La cystite, beaucoup de femmes connaissent. Mais quand elle revient après chaque rapport sexuel, ou plusieurs fois par mois, elle devient un frein réel à la qualité de vie et à l'intimité. Beaucoup des témoignages que je recueille parlent de la même peur : celle de faire l'amour parce que ça va finir avec des brûlures insupportables. Ce n'est pas acceptable — et ce n'est pas une fatalité. Ce guide complet vous explique pourquoi les cystites reviennent, et comment en sortir durablement, à la lumière des recommandations CNGOF, AFU et IDSA.

🚨 Signes d'alerte : consultez immédiatement

Si votre cystite s'accompagne de fièvre (> 38°C), de frissons, de douleurs dans le dos ou les flancs, de nausées ou vomissements, ne traitez pas seule et ne temporisez pas. Il peut s'agir d'une pyélonéphrite (infection remontée aux reins) qui nécessite des antibiotiques sans délai et parfois une hospitalisation. Une pyélonéphrite non traitée peut évoluer vers une septicémie.

1. Pourquoi les femmes sont plus touchées — l'anatomie explique tout

Les infections urinaires touchent 50 % des femmes au moins une fois dans leur vie, contre seulement 12 % des hommes. Cette inégalité n'est pas le fruit du hasard — elle est inscrite dans l'anatomie féminine.

L'urètre court : une vulnérabilité structurelle

L'urètre féminin mesure environ 3 à 4 cm, contre 20 cm chez l'homme. Cette courte distance entre l'orifice urétral et la vessie facilite considérablement la migration des bactéries. De plus, l'orifice urétral féminin se situe très près de l'orifice vaginal et de l'anus — deux zones naturellement colonisées par des bactéries intestinales, dont Escherichia coli.

E. coli est responsable de 80 à 85 % des infections urinaires non compliquées. Ce n'est pas une bactérie pathogène au sens strict — elle fait partie de notre flore intestinale normale et ne pose aucun problème dans l'intestin. Le problème survient quand elle migre vers l'urètre, puis la vessie. Pour ce faire, elle dispose d'une "arme secrète" : des fimbriae de type 1, de petits filaments protéiques qui lui permettent de s'accrocher aux cellules de la muqueuse vésicale. C'est précisément sur ces fimbriae qu'agit le D-mannose.

Le biofilm : pourquoi les cystites reviennent

Une découverte récente explique en partie pourquoi certaines femmes ont des cystites chroniques malgré des antibiotiques bien conduits. E. coli peut former des biofilms intracellulaires dans les cellules de la paroi vésicale — des colonies protégées par une matrice qui les rend résistantes aux antibiotiques et au système immunitaire. Ces bactéries intracellulaires peuvent être libérées des semaines ou des mois plus tard, déclenchant un nouvel épisode.
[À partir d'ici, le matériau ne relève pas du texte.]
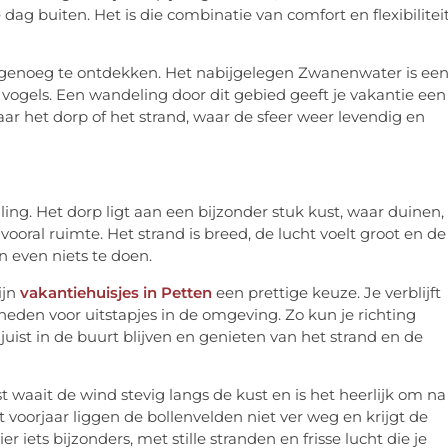
 dag buiten. Het is die combinatie van comfort en flexibilitei
 genoeg te ontdekken. Het nabijgelegen Zwanenwater is ee
ogels. Een wandeling door dit gebied geeft je vakantie een
naar het dorp of het strand, waar de sfeer weer levendig en
ling. Het dorp ligt aan een bijzonder stuk kust, waar duinen,
oral ruimte. Het strand is breed, de lucht voelt groot en de
 even niets te doen.
ijn
vakantiehuisjes in Petten
een prettige keuze. Je verblijft
eden voor uitstapjes in de omgeving. Zo kun je richting
uist in de buurt blijven en genieten van het strand en de
t waait de wind stevig langs de kust en is het heerlijk om na
voorjaar liggen de bollenvelden niet ver weg en krijgt de
r iets bijzonders, met stille stranden en frisse lucht die je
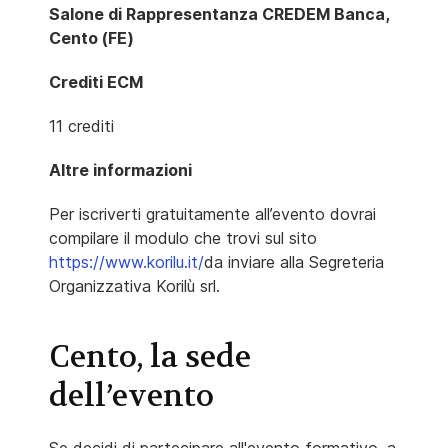
Salone di Rappresentanza CREDEM Banca,
Cento (FE)
Crediti ECM
11 crediti
Altre informazioni
Per iscriverti gratuitamente all’evento dovrai
compilare il modulo che trovi sul sito
https://www.korilu.it/
da inviare alla Segreteria
Organizzativa Korilù srl.
Cento, la sede
dell’evento
Se decidi di partecipare all'evento formativo, a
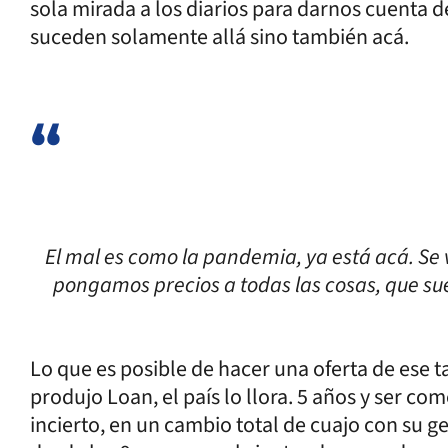
sola mirada a los diarios para darnos cuenta d
suceden solamente allá sino también acá.
El mal es como la pandemia, ya está acá. Se
pongamos precios a todas las cosas, que su
Lo que es posible de hacer una oferta de ese 
produjo Loan, el país lo llora. 5 años y ser c
incierto, en un cambio total de cuajo con su g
Cette donnée biologique explique pourquoi les traitements courts d'antibiotiques (monodose) ne sont pas toujours suffisants pour les formes récidivantes, et pourquoi une approche préventive de fond est souvent plus efficace que le traitement épisode par épisode.
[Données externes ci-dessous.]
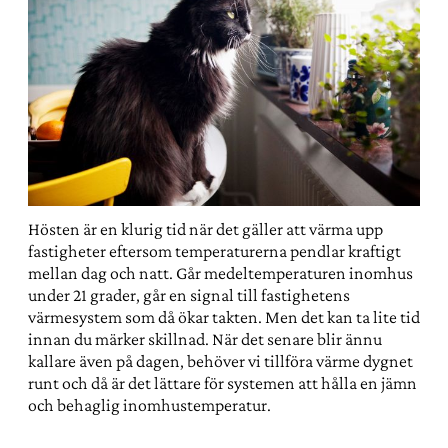
Hösten är en klurig tid när det gäller att värma upp
fastigheter eftersom temperaturerna pendlar kraftigt
mellan dag och natt. Går medeltemperaturen inomhus
under 21 grader, går en signal till fastighetens
värmesystem som då ökar takten. Men det kan ta lite tid
innan du märker skillnad. När det senare blir ännu
kallare även på dagen, behöver vi tillföra värme dygnet
runt och då är det lättare för systemen att hålla en jämn
och behaglig inomhustemperatur.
Cystites simples vs compliquées : une cystite est dite "simple" chez une femme adulte jeune, non enceinte, sans malformation urinaire, sans diabète et sans immunodépression. Elle est "compliquée" si elle survient chez l'homme, la femme enceinte, le sujet âgé ou immunodéprimé, ou s'il y a une anomalie urologique. Les recommandations thérapeutiques diffèrent. Ce guide concerne principalement les cystites simples.

2. Les facteurs qui favorisent les récidives — identifier le vôtre

Un point que la littérature urologique (AUA 2022, EAU 2024) martèle régulièrement : les cystites récidivantes ne sont pas « de la malchance ». Il y a presque toujours un ou plusieurs facteurs favorisants identifiables qui, une fois corrigés, permettent d'espacer considérablement les épisodes.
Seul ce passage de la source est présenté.